24 fevereiro 2011

Cientistas sociais são "sacerdotes"? (8)

Retomo esta atrasada série.
Escrevi em Agosto do ano passado que me iria permitir abordar duas coisas: a mentalidade sacerdotal e a conflitualidade disciplinar.
Tendo já escrito um pouco sobre a primeira, é agora a vez de fazer o mesmo em relação à segunda. O que significa conflitualidade disciplinar? Significa luta de formas de analisar a sociedade, luta de linhas científicas, luta de paradigmas, luta de hegemonias, luta de preeminências, luta por recursos de poder prestigial, luta também de vaidades. Na verdade, os cientistas sociais vivem em múltiplos e ciosos castelos feudais temáticos, cada castelo com sua vigiada ponte levadiça institucional consoante ramos, escolas, saberes e temperamentos pessoais. Pessoa doutorada, imediatamente pessoa à procura do seu binóculo social e do seu estrado de visibilidade. A proliferação de disciplinas e afirmados saberes opera mesmo no interior de um dado ramo do saber, cada linha mestra desdobrada em microlinhas. São centenas de castelos e de microcastelos superprotegidos no mundo universitário, cada um arrogando-se o direito de seleccionar e de analisar da maneira mais eficiente uma determinada porção da vida humana.
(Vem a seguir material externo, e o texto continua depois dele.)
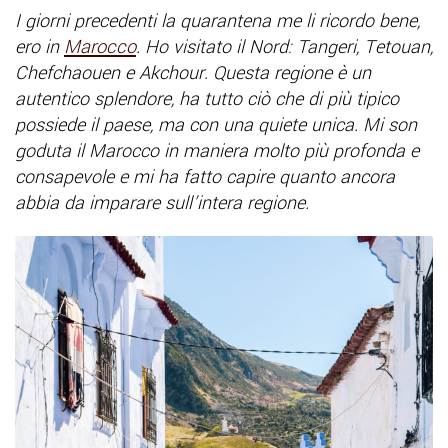
I giorni precedenti la quarantena me li ricordo bene,
ero in
Marocco
. Ho visitato il Nord: Tangeri, Tetouan,
Chefchaouen e Akchour. Questa regione è un
autentico splendore, ha tutto ciò che di più tipico
possiede il paese, ma con una quiete unica. Mi son
goduta il Marocco in maniera molto più profonda e
consapevole e mi ha fatto capire quanto ancora
abbia da imparare sull’intera regione.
Esse dividido mundo, cheio de ângulos de refracção, habita, afanoso, centenas de revistas com seus rituais técnicos, centenas de colóquios, de seminários, de conferências, todos os anos. E cada um desses mundos engaja-se na defesa de estandartes identitários do género "do ponto de vista da história, do ponto de vista da antropologia, do ponto de vista da sociologia", como se esses mundos fossem estrangeiros a quem os fabrica e reproduz, como se fossem entidades que tivessem ganho vida autónoma, tal  como as mercadorias de Marx.
(continua)
Sugestão: entre vários livros agradáveis de ler sobre a determinação social dos produtos das ciências, proponho-vos este: Bloor, David, Knowledge and social imagery. Chicago/London: The University of Chicago Press, 1991, 2nd edition, 203 pp.

2 comentários:

Xiluva disse...

Uauuu!!!!Excelente, excelente!!!!!!!!A gente sempre os pensa na lua, sem amarras...

Salvador Langa disse...

Tb há tabalhos do Bruno Latour sobre a "fabricação" das ciências.